- **AIM OF THE EXERCISE**: Output the full listing below exactly as it reads, and skip anything that is a picture.

- **SOURCE INFORMATION**:
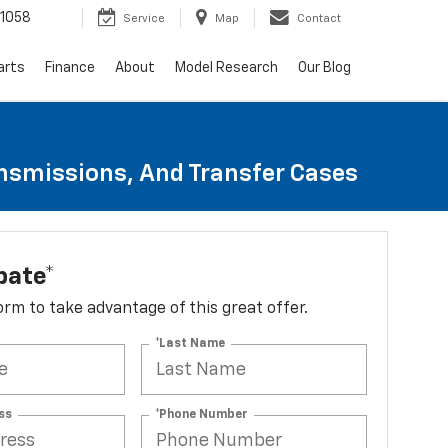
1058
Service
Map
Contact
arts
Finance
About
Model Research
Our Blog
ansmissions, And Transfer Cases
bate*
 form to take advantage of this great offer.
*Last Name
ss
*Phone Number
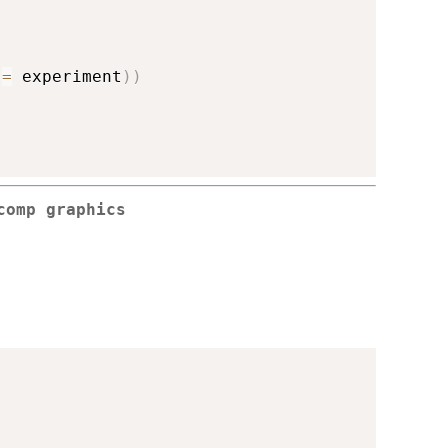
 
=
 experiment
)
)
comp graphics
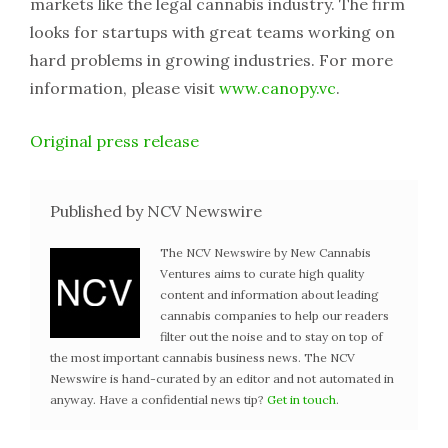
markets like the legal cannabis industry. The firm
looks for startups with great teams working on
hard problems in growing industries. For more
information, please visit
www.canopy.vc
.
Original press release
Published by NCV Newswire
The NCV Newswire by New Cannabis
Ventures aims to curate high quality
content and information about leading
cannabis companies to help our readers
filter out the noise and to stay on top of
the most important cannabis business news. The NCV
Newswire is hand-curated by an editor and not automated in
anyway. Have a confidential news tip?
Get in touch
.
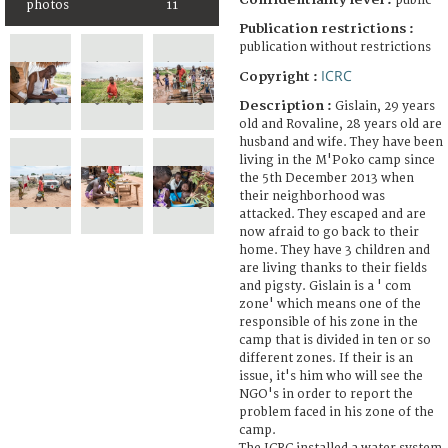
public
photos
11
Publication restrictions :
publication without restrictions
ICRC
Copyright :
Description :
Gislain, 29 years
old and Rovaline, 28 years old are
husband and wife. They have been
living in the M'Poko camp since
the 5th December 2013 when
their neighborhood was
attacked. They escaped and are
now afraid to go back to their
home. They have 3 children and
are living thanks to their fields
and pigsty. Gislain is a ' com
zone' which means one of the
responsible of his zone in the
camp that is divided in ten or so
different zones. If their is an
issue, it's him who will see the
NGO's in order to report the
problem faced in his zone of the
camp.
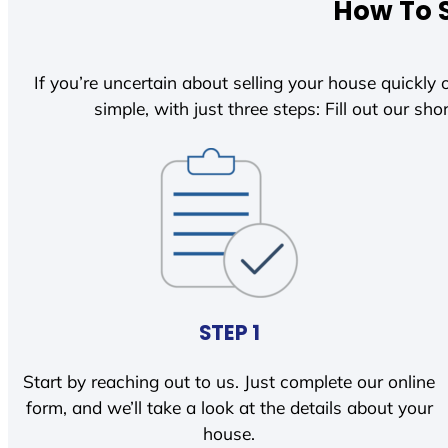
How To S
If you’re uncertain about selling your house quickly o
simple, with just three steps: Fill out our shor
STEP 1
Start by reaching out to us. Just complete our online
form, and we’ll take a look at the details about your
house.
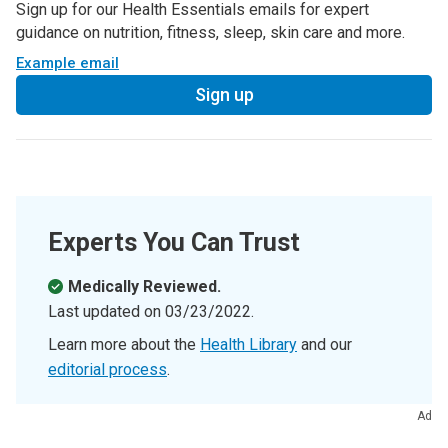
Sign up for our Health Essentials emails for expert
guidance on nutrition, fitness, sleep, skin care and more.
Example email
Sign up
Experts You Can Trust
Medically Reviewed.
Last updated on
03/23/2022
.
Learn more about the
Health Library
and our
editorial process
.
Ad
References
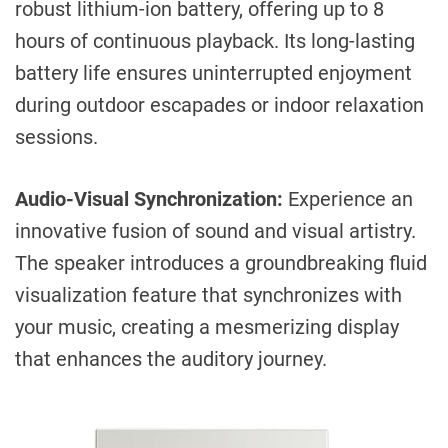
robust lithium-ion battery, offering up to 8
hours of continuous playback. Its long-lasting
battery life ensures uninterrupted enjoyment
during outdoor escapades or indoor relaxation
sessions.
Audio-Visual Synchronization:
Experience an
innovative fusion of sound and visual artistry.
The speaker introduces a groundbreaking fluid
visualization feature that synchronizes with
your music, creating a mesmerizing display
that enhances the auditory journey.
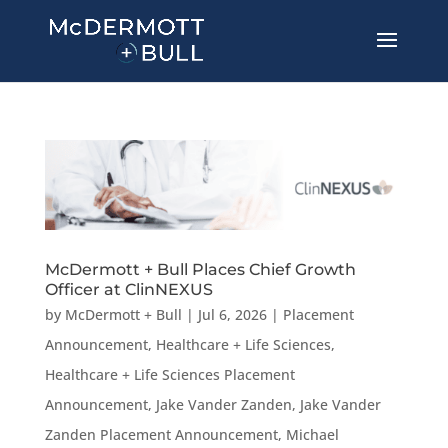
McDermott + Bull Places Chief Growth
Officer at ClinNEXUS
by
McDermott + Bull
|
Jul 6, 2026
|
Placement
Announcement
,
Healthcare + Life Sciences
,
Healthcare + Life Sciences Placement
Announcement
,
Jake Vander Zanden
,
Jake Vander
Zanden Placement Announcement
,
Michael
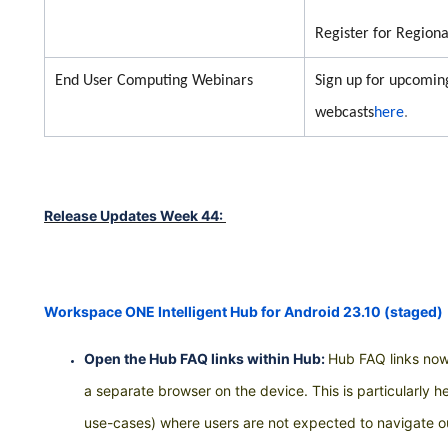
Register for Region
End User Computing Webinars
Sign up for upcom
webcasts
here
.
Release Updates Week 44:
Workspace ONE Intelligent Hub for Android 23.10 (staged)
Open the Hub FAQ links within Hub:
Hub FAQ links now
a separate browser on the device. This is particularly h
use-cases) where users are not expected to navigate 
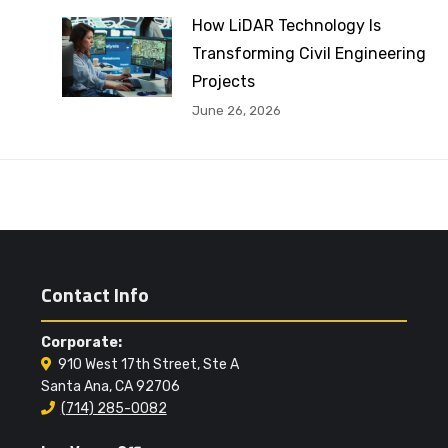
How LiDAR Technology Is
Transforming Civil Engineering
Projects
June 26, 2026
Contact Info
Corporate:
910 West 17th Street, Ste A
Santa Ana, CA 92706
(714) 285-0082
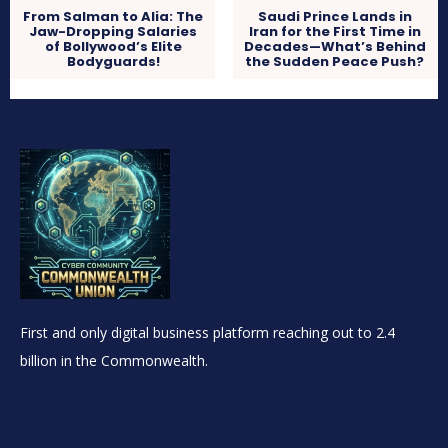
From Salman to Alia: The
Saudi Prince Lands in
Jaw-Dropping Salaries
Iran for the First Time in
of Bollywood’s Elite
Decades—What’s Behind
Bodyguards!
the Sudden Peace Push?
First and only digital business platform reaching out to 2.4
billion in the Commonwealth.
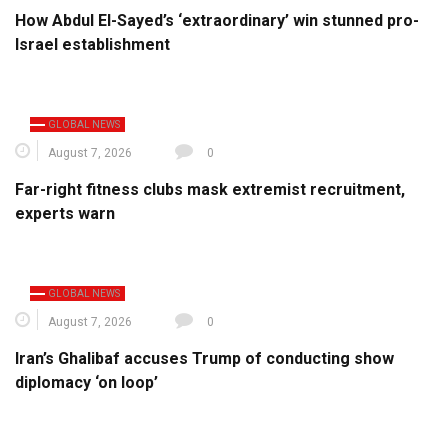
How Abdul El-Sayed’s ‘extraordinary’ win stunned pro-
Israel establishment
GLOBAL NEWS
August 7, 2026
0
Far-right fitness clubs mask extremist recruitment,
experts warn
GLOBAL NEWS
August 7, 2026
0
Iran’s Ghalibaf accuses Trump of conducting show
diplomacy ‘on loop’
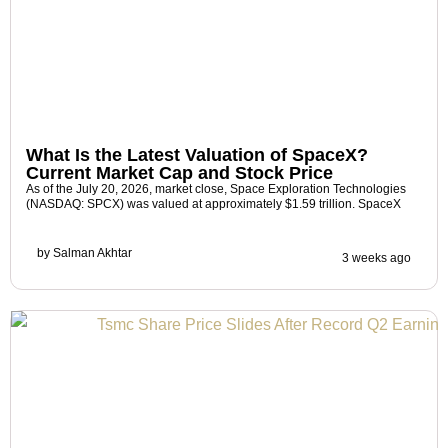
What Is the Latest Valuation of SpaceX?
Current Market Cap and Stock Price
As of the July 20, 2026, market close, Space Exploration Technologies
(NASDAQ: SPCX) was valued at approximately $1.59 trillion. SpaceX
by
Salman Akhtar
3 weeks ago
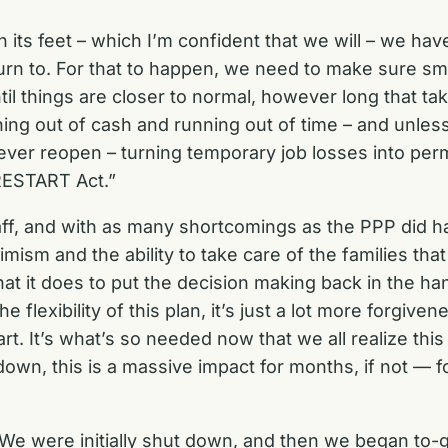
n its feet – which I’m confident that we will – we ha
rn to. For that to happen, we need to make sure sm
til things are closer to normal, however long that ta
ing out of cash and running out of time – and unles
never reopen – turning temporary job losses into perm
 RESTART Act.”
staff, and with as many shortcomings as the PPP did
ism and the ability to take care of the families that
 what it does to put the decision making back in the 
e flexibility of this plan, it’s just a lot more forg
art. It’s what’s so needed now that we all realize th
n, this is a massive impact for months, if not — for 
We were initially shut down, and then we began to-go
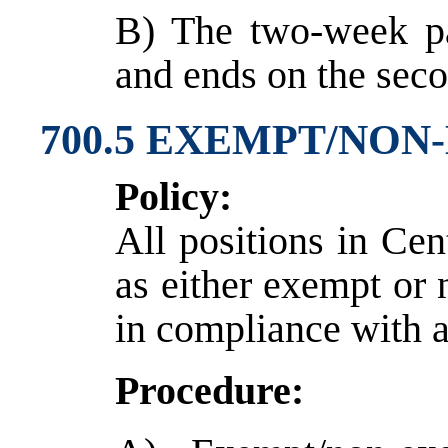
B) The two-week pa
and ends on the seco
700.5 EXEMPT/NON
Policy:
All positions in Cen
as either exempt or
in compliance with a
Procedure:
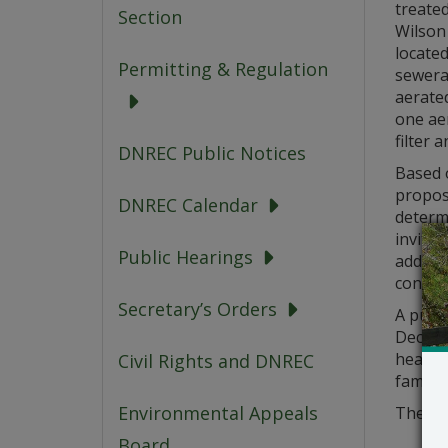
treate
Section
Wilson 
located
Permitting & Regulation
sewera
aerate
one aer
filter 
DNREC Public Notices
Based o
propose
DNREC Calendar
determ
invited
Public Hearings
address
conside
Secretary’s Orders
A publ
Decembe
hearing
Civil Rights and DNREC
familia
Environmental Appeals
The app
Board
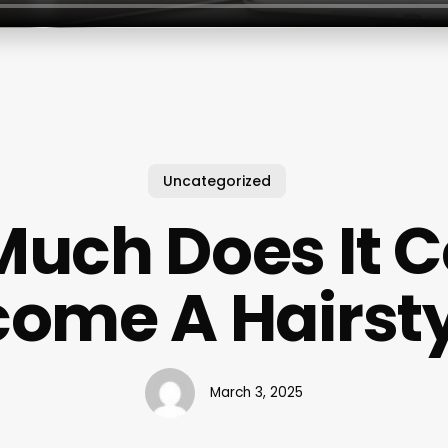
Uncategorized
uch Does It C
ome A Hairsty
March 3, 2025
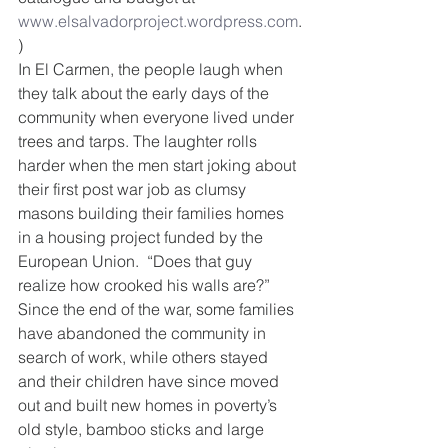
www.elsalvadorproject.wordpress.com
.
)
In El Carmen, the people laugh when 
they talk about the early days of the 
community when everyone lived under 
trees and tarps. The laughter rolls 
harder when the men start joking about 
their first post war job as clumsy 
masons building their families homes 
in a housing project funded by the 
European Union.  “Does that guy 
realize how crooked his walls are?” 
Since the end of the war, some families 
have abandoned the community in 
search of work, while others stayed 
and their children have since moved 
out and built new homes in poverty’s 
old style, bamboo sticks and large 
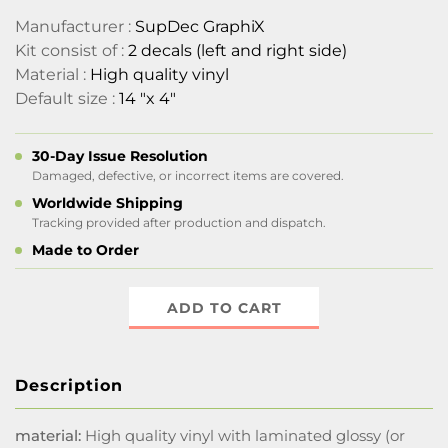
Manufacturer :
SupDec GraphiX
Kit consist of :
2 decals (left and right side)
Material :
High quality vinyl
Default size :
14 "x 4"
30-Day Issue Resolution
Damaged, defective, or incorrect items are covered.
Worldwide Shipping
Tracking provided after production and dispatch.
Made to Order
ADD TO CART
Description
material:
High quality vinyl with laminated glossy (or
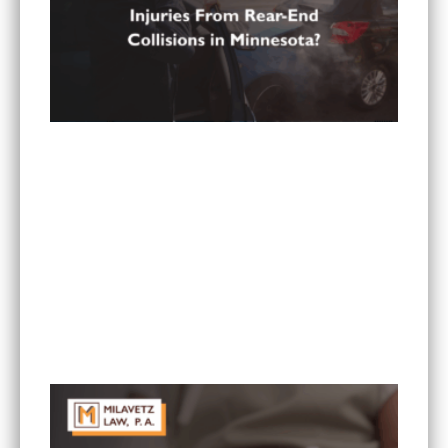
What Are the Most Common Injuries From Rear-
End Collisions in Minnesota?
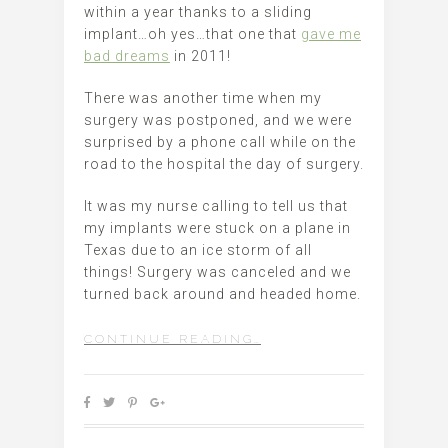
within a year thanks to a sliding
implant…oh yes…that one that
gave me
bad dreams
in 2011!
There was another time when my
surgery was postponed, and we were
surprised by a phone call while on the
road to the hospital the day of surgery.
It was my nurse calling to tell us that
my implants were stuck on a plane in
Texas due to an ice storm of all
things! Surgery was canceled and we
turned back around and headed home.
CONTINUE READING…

- **PROBLEM SOLUTION**:
1058
Service
Map
Contact
arts
Finance
About
Model Research
Our Blog
ansmissions, And Transfer Cases
bate*
 form to take advantage of this great offer.
*Last Name
ss
*Phone Number
 
=
 experiment
)
)
comp graphics
markets like the legal cannabis industry. The firm
looks for startups with great teams working on
hard problems in growing industries. For more
information, please visit
www.canopy.vc
.
Original press release
Published by NCV Newswire
The NCV Newswire by New Cannabis
Ventures aims to curate high quality
content and information about leading
cannabis companies to help our readers
filter out the noise and to stay on top of
the most important cannabis business news. The NCV
Newswire is hand-curated by an editor and not automated in
anyway. Have a confidential news tip?
Get in touch
.
public
photos
11
Publication restrictions :
publication without restrictions
ICRC
Copyright :
Description :
Gislain, 29 years
old and Rovaline, 28 years old are
husband and wife. They have been
living in the M'Poko camp since
the 5th December 2013 when
their neighborhood was
attacked. They escaped and are
now afraid to go back to their
home. They have 3 children and
are living thanks to their fields
and pigsty. Gislain is a ' com
zone' which means one of the
responsible of his zone in the
camp that is divided in ten or so
different zones. If their is an
issue, it's him who will see the
NGO's in order to report the
problem faced in his zone of the
camp.
How To S
If you’re uncertain about selling your house quickly o
simple, with just three steps: Fill out our shor
STEP 1
Start by reaching out to us. Just complete our online
form, and we’ll take a look at the details about your
house.
Sign up for our Health Essentials emails for expert
guidance on nutrition, fitness, sleep, skin care and more.
Example email
Sign up
Experts You Can Trust
Medically Reviewed.
Last updated on
03/23/2022
.
Learn more about the
Health Library
and our
editorial process
.
Ad
References
robust lithium-ion battery, offering up to 8
hours of continuous playback. Its long-lasting
battery life ensures uninterrupted enjoyment
during outdoor escapades or indoor relaxation
sessions.
Audio-Visual Synchronization:
Experience an
innovative fusion of sound and visual artistry.
The speaker introduces a groundbreaking fluid
visualization feature that synchronizes with
your music, creating a mesmerizing display
that enhances the auditory journey.
McDermott + Bull Places Chief Growth
Officer at ClinNEXUS
by
McDermott + Bull
|
Jul 6, 2026
|
Placement
Announcement
,
Healthcare + Life Sciences
,
Healthcare + Life Sciences Placement
Announcement
,
Jake Vander Zanden
,
Jake Vander
Zanden Placement Announcement
,
Michael
Register for Region
End User Computing Webinars
Sign up for upcom
webcasts
here
.
Release Updates Week 44:
Workspace ONE Intelligent Hub for Android 23.10 (staged)
Open the Hub FAQ links within Hub:
Hub FAQ links now
a separate browser on the device. This is particularly h
use-cases) where users are not expected to navigate 
How LiDAR Technology Is
Transforming Civil Engineering
Projects
June 26, 2026
Contact Info
Corporate:
910 West 17th Street, Ste A
Santa Ana, CA 92706
(714) 285-0082
From Salman to Alia: The
Saudi Prince Lands in
Jaw-Dropping Salaries
Iran for the First Time in
of Bollywood’s Elite
Decades—What’s Behind
Bodyguards!
the Sudden Peace Push?
First and only digital business platform reaching out to 2.4
billion in the Commonwealth.
How Abdul El-Sayed’s ‘extraordinary’ win stunned pro-
Israel establishment
GLOBAL NEWS
August 7, 2026
0
Far-right fitness clubs mask extremist recruitment,
experts warn
GLOBAL NEWS
August 7, 2026
0
Iran’s Ghalibaf accuses Trump of conducting show
diplomacy ‘on loop’
What Is the Latest Valuation of SpaceX?
Current Market Cap and Stock Price
As of the July 20, 2026, market close, Space Exploration Technologies
(NASDAQ: SPCX) was valued at approximately $1.59 trillion. SpaceX
by
Salman Akhtar
3 weeks ago
n its feet – which I’m confident that we will – we ha
rn to. For that to happen, we need to make sure sm
til things are closer to normal, however long that ta
ing out of cash and running out of time – and unles
never reopen – turning temporary job losses into perm
 RESTART Act.”
staff, and with as many shortcomings as the PPP did
ism and the ability to take care of the families that
 what it does to put the decision making back in the 
e flexibility of this plan, it’s just a lot more forg
art. It’s what’s so needed now that we all realize th
n, this is a massive impact for months, if not — for 
We were initially shut down, and then we began to-go
B) The two-week pa
and ends on the seco
700.5 EXEMPT/NON
Policy:
All positions in Cen
as either exempt or
in compliance with a
Procedure:
treate
Section
Wilson 
located
Permitting & Regulation
sewera
aerate
one aer
filter 
DNREC Public Notices
Based o
propose
DNREC Calendar
determ
invited
Public Hearings
address
conside
Secretary’s Orders
A publ
Decembe
hearing
Civil Rights and DNREC
familia
Environmental Appeals
The app
Board
Uncategorized
uch Does It C
ome A Hairsty
March 3, 2025
www.elsalvadorproject.wordpress.com
.
)
In El Carmen, the people laugh when 
they talk about the early days of the 
community when everyone lived under 
trees and tarps. The laughter rolls 
harder when the men start joking about 
their first post war job as clumsy 
masons building their families homes 
in a housing project funded by the 
European Union.  “Does that guy 
realize how crooked his walls are?” 
Since the end of the war, some families 
have abandoned the community in 
search of work, while others stayed 
and their children have since moved 
out and built new homes in poverty’s 
old style, bamboo sticks and large 
Manufacturer :
SupDec GraphiX
Kit consist of :
2 decals (left and right side)
Material :
High quality vinyl
Default size :
14 "x 4"
30-Day Issue Resolution
Damaged, defective, or incorrect items are covered.
Worldwide Shipping
Tracking provided after production and dispatch.
Made to Order
ADD TO CART
Description
material:
High quality vinyl with laminated glossy (or
What Are the Most Common Injuries From Rear-
End Collisions in Minnesota?
within a year thanks to a sliding
implant…oh yes…that one that
gave me
bad dreams
in 2011!
There was another time when my
surgery was postponed, and we were
surprised by a phone call while on the
road to the hospital the day of surgery.
It was my nurse calling to tell us that
my implants were stuck on a plane in
Texas due to an ice storm of all
things! Surgery was canceled and we
turned back around and headed home.
CONTINUE READING…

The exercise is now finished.